Each block of descriptors is initially transferred in the local memory with a DMA PCIe transaction, and then the microprocessor starts analyzing the descriptors' contents and executes the commands. Depending on the type of command (read or write), for each descriptor a different type of DMA PCIe (Device-to-Host or Host-to-Device) transaction is initiated. There are two different scenarios. Each descriptor is answered to the host individually or the whole block with descriptors is processed and finally answered to the host.

According to the experimental results of Fig. 6 higher performance is achieved during a read operation. This is due to the different PCIe procedures regarding the read and write transactions, as well as variations in the implementation efficiency of the hardwired PCIe controller of the ZC706 development platform. In the case when descriptor is answered to the host individually (4K, RPR), the DMA engine is blocked and cannot be used for the data transfer of the next command until the previous descriptor has been successfully transferred to the host memory. So the performance decreases as the block size is increased. In the case of answering all the commands as a single block (4K, RPB) we can see that the maximum I/O rate is achieved when the block size has the maximum value. On the contrary, minimum latency is achieved by returning each descriptor to the host immediately as it is served.

As already described, the hybrid dynamic driver can accept requests of variable data sizes. Fig. 6 presents that the maximum performance is achieved for read and write requests of large data blocks. In all experiments, a custom tool was configured to send synchronous requests of variable size data blocks (4K, 512B, 64B etc).

In order to be able to evaluate the latency of each component of the storage system, we measure the latency of three different paths (Fig.7). The first path includes the total system i.e. hybrid device driver, PCIe, controller and DRAM. At the second path the controller and the DRAM have been replaced by a loopback. Finally, the third path includes only the hybrid device driver and a loopback. The measured latency for each path for read and write transactions is illustrated in Table 1. According to these measurements, the presented device driver exhibits very low latency, comparable with the performance required by high-end system using the latest PCIe technology.

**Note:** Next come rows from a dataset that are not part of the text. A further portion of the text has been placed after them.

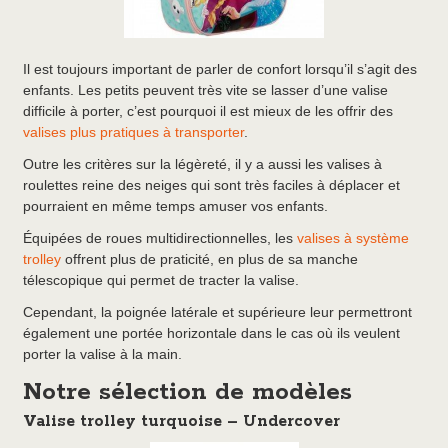
Il est toujours important de parler de confort lorsqu’il s’agit des
enfants. Les petits peuvent très vite se lasser d’une valise
difficile à porter, c’est pourquoi il est mieux de les offrir des
valises plus pratiques à transporter
.
Outre les critères sur la légèreté, il y a aussi les valises à
roulettes reine des neiges qui sont très faciles à déplacer et
pourraient en même temps amuser vos enfants.
Équipées de roues multidirectionnelles, les
valises à système
trolley
offrent plus de praticité, en plus de sa manche
télescopique qui permet de tracter la valise.
Cependant, la poignée latérale et supérieure leur permettront
également une portée horizontale dans le cas où ils veulent
porter la valise à la main.
Notre sélection de modèles
Valise trolley turquoise – Undercover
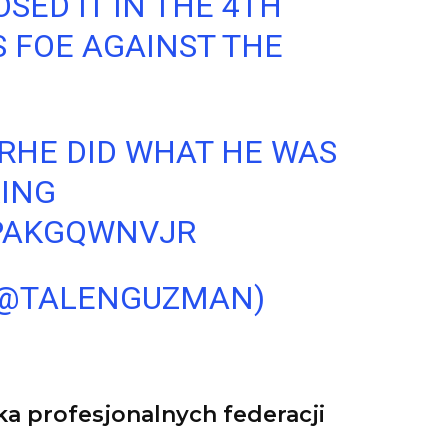
SED IT IN THE 4TH
 FOE AGAINST THE
ORHE DID WHAT HE WAS
ING
/PAKGQWNVJR
(@TALENGUZMAN)
 profesjonalnych federacji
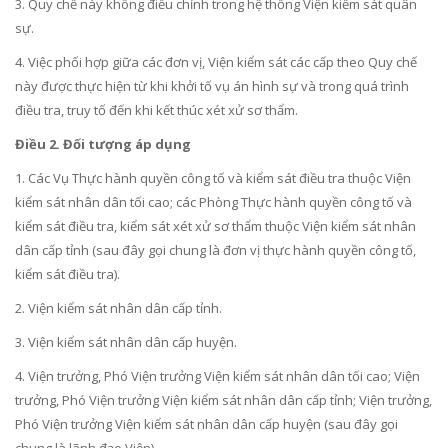
3. Quy chế này không điều chỉnh trong hệ thống Viện kiểm sát quân
sự.
4. Việc phối hợp giữa các đơn vị, Viện kiểm sát các cấp theo Quy chế
này được thực hiện từ khi khởi tố vụ án h
ì
nh sự và trong quá trình
điều tra, truy tố đến khi kết thúc xét xử sơ thẩm.
Điều 2. Đối tượng áp dụng
1. Các Vụ Thực hành quyền công tố và kiểm sát điều tra thuộc Viện
kiểm sát nhân dân tối cao; các Phòng Thực hành quyền công tố và
kiểm sát điều
tr
a, kiểm sát xét xử sơ thẩm thuộc Viện kiểm sát nhân
dân cấp tỉnh (sau đây gọi chung là đơn vị thực hành quyền công tố,
kiểm sát điều tra).
2. Viện kiểm sát nhân dân cấp tỉnh.
3. Viện kiểm sát nhân dân cấp huyện.
4. Viện trưởng, Phó Viện trưởng Viện kiểm sát nhân dân tối cao; Viện
trưởng, Phó Viện trưởng Viện kiểm sát nhân dân cấp tỉnh; Viện trưởng,
Phó Vi
ệ
n trưởng Viện ki
ể
m sát nhân dân cấp huyện (sau đây gọi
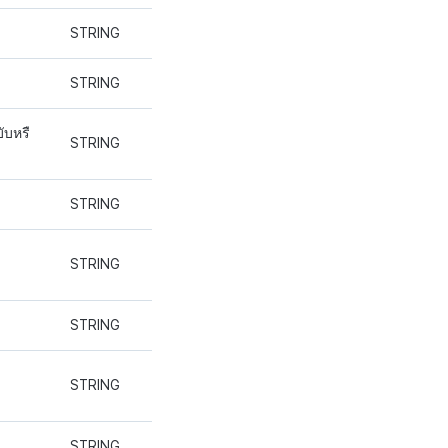
STRING
STRING
ับหรื
STRING
STRING
STRING
STRING
STRING
STRING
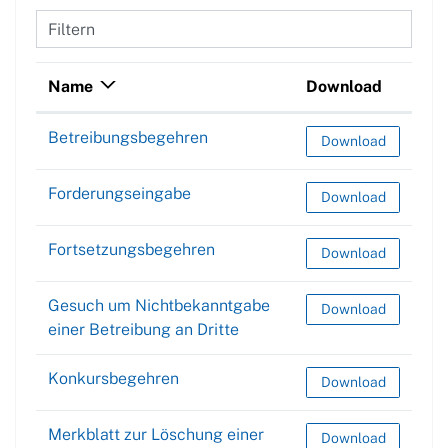
Filtern
Name
Download
Betreibungsbegehren
Betreibungsbegehr
Download
Forderungseingabe
Forderungseingabe
Download
Fortsetzungsbegehren
Fortsetzungsbegeh
Download
Gesuch um Nichtbekanntgabe
Gesuch um Nichtbek
Download
einer Betreibung an Dritte
Konkursbegehren
Konkursbegehren
Download
Merkblatt zur Löschung einer
Merkblatt zur Lösc
Download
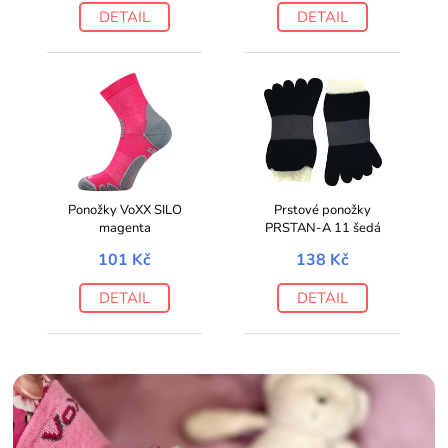
DETAIL
DETAIL
Ponožky VoXX SILO
Prstové ponožky
magenta
PRSTAN-A 11 šedá
101 Kč
138 Kč
DETAIL
DETAIL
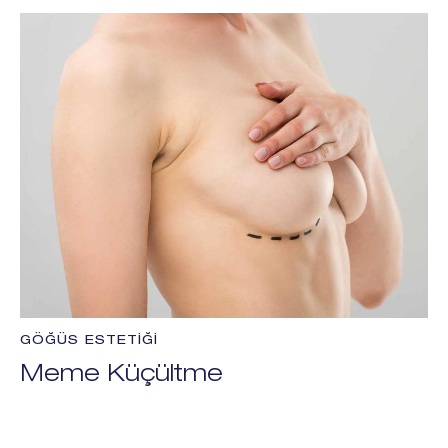
GÖĞÜS ESTETIĞI
Meme Küçültme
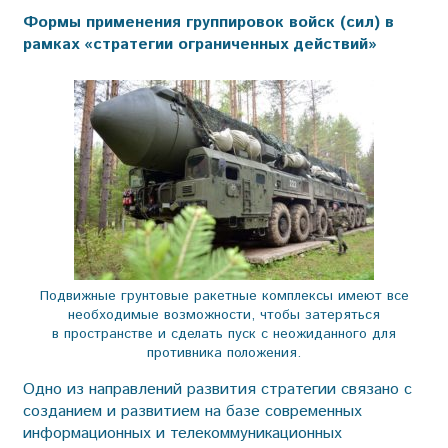
Формы применения группировок войск (сил) в
рамках «стратегии ограниченных действий»
Подвижные грунтовые ракетные комплексы имеют все
необходимые возможности, чтобы затеряться
в пространстве и сделать пуск с неожиданного для
противника положения.
Одно из направлений развития стратегии связано с
созданием и развитием на базе современных
информационных и телекоммуникационных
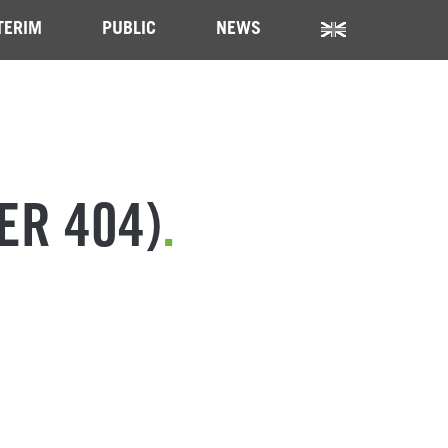
TERIM
PUBLIC
NEWS
ER 404)
.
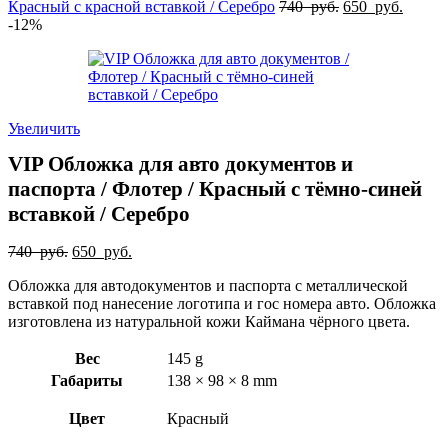
Красный с красной вставкой / Серебро
740
руб.
650
руб.
-12%
Увеличить
VIP Обложка для авто документов и
паспорта / Флотер / Красный с тёмно-синей
вставкой / Серебро
740
руб.
650
руб.
Обложка для автодокументов и паспорта с металлической
вставкой под нанесение логотипа и гос номера авто. Обложка
изготовлена из натуральной кожи Каймана чёрного цвета.
Вес
145 g
Габариты
138 × 98 × 8 mm
Цвет
Красный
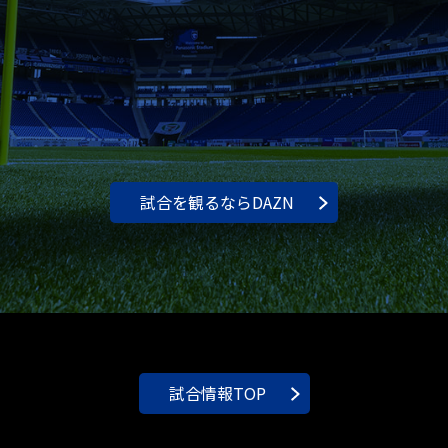
試合を観るならDAZN
試合情報TOP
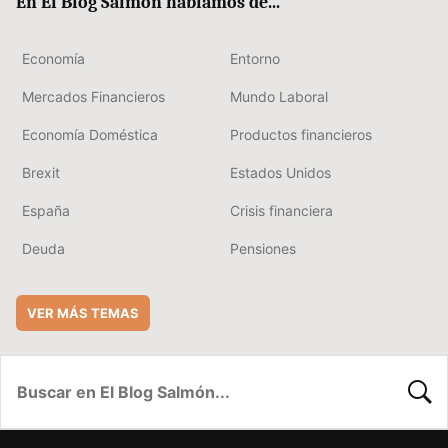
En El Blog Salmón hablamos de...
Economía
Entorno
Mercados Financieros
Mundo Laboral
Economía Doméstica
Productos financieros
Brexit
Estados Unidos
España
Crisis financiera
Deuda
Pensiones
VER MÁS TEMAS
BUSC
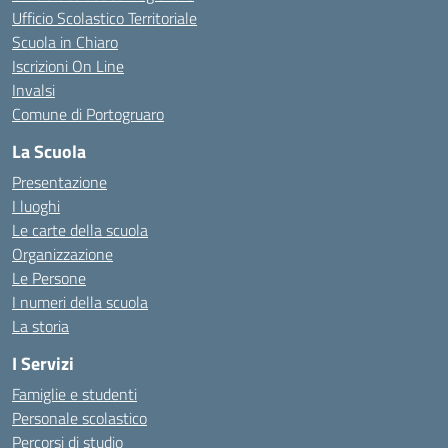
Ufficio Scolastico Territoriale
Scuola in Chiaro
Iscrizioni On Line
Invalsi
Comune di Portogruaro
La Scuola
Presentazione
I luoghi
Le carte della scuola
Organizzazione
Le Persone
I numeri della scuola
La storia
I Servizi
Famiglie e studenti
Personale scolastico
Percorsi di studio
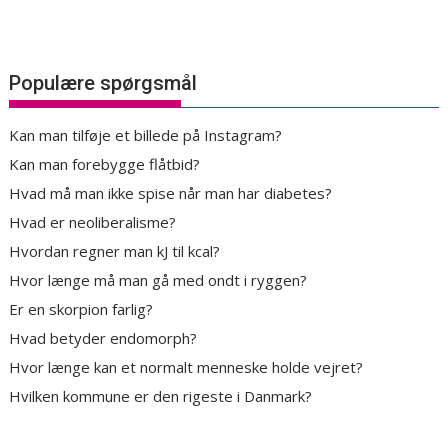
Populære spørgsmål
Kan man tilføje et billede på Instagram?
Kan man forebygge flåtbid?
Hvad må man ikke spise når man har diabetes?
Hvad er neoliberalisme?
Hvordan regner man kJ til kcal?
Hvor længe må man gå med ondt i ryggen?
Er en skorpion farlig?
Hvad betyder endomorph?
Hvor længe kan et normalt menneske holde vejret?
Hvilken kommune er den rigeste i Danmark?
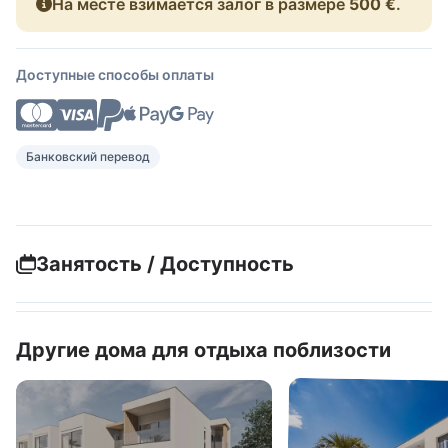
На месте взимается залог в размере
500 €
.
Доступные способы оплаты
Банковский перевод
Занятость / Доступность
Другие дома для отдыха поблизости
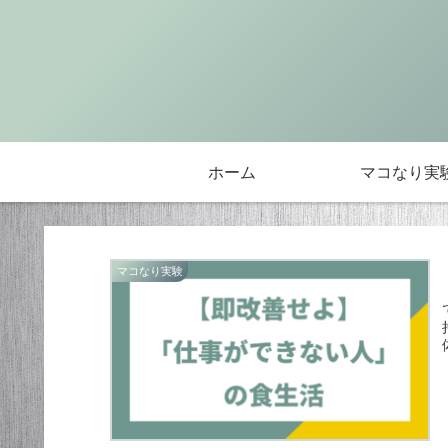
ホーム
マコなり実
マコなり実験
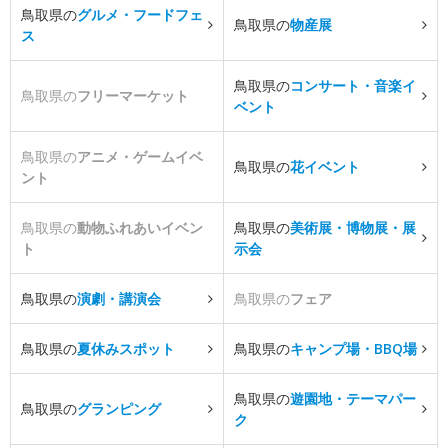
鳥取県の
グルメ・フードフェ
鳥取県の
物産展
ス
鳥取県の
コンサート・音楽イ
鳥取県の
フリーマーケット
ベント
鳥取県の
アニメ・ゲームイベ
鳥取県の
花イベント
ント
鳥取県の
動物ふれあいイベン
鳥取県の
美術展・博物展・展
ト
示会
鳥取県の
演劇・講演会
鳥取県の
フェア
鳥取県の
夏休みスポット
鳥取県の
キャンプ場・BBQ場
鳥取県の
遊園地・テーマパー
鳥取県の
グランピング
ク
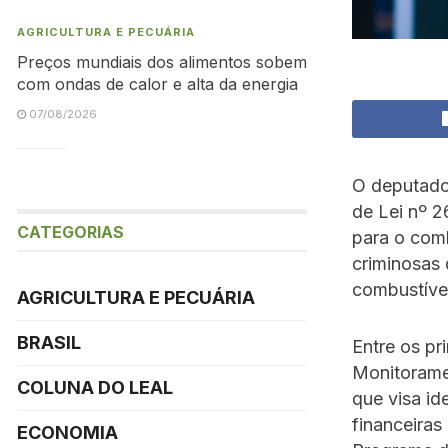
AGRICULTURA E PECUÁRIA
Preços mundiais dos alimentos sobem
com ondas de calor e alta da energia
07/08/2026
O deputado
de Lei nº 
CATEGORIAS
para o com
criminosas
combustívei
AGRICULTURA E PECUÁRIA
BRASIL
Entre os pr
Monitorame
COLUNA DO LEAL
que visa id
financeiras
ECONOMIA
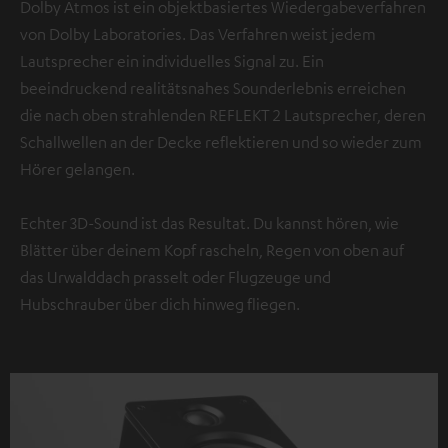
Dolby Atmos ist ein objektbasiertes Wiedergabeverfahren
von Dolby Laboratories. Das Verfahren weist jedem
Lautsprecher ein individuelles Signal zu. Ein
beeindruckend realitätsnahes Sounderlebnis erreichen
die nach oben strahlenden REFLEKT 2 Lautsprecher, deren
Schallwellen an der Decke reflektieren und so wieder zum
Hörer gelangen.
Echter 3D-Sound ist das Resultat. Du kannst hören, wie
Blätter über deinem Kopf rascheln, Regen von oben auf
das Urwalddach prasselt oder Flugzeuge und
Hubschrauber über dich hinweg fliegen.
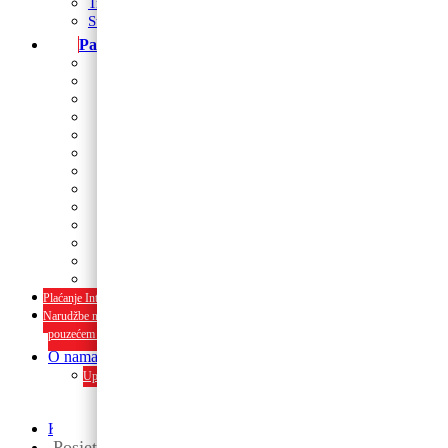
Trakice
Stalci za dekoriranje
Party program
Čaše
Salvete
Tanjuri
Slamke
Stolnjaci i dekoracije
Pozivnice i čestitke
Banneri
Kape
Pinjate
Rođendanski rekviziti
Konfetni topovi
Rekviziti za momačke i djevojačke
rođendanski rekviziti
Plaćanje Internet bankarstvom i pouzećem
Narudžbe napravljene do 12:00 sati šaljemo isti radni dan, Dostava iznosi 5€ plaćanje
pouzećem može se razlikovati ovisno o mjestu. Vrijeme dostave je 3 do 5 radnih dan
O nama
Upoznaj nas ili posjeti u trgovini. Osim proizvoda nudimo i usluge dekoriran
interijera i eksterija te najam popratne opreme
O nama
Kontakt
Posjetite nas u maloprodaji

| Paths | Read Latency (usecs) | Write Latency (usecs) |
|-------|----------------------|-----------------------|
| 1     | 22.15                | 24.82                 |
| 2     | 7.14                 | 7.14                  |
| 3     | 0.99                 | 0.99                  |

Tab. 1. Latency of individual paths of the whole system



Fig. 6 Experimental results for read and write transactions



Fig. 7 Individual paths of a request

### 4. Conclusions

In this work, we presented the architecture and functionality of a hybrid Linux device driver, which supports concurrently variable size data. The device driver demonstrates improved performance and can be used in high-end systems.

# References

- 1. J. Brewer and M.Gill, "Nonvolatile memory technologies with emphasis on flash: A comprehensive guide to understanding and using flash memory devices", Wiley-IEEE Press, 2008.
- D. P. Bovet and M. Cesati, "Understanding the Linux kernel" 3<sup>rd</sup> ed. Oreilly & Associates Inc., 2005
- "PCI Express Base Specification, Revision 2.1", PCI SIG, Tech. Rep., March 4, 2009
- J. C. A. Rubini and G. Kroah-Hartman, "Linux Device Drivers" 3<sup>rd</sup> ed. Oreilly & Associates Inc., 2005.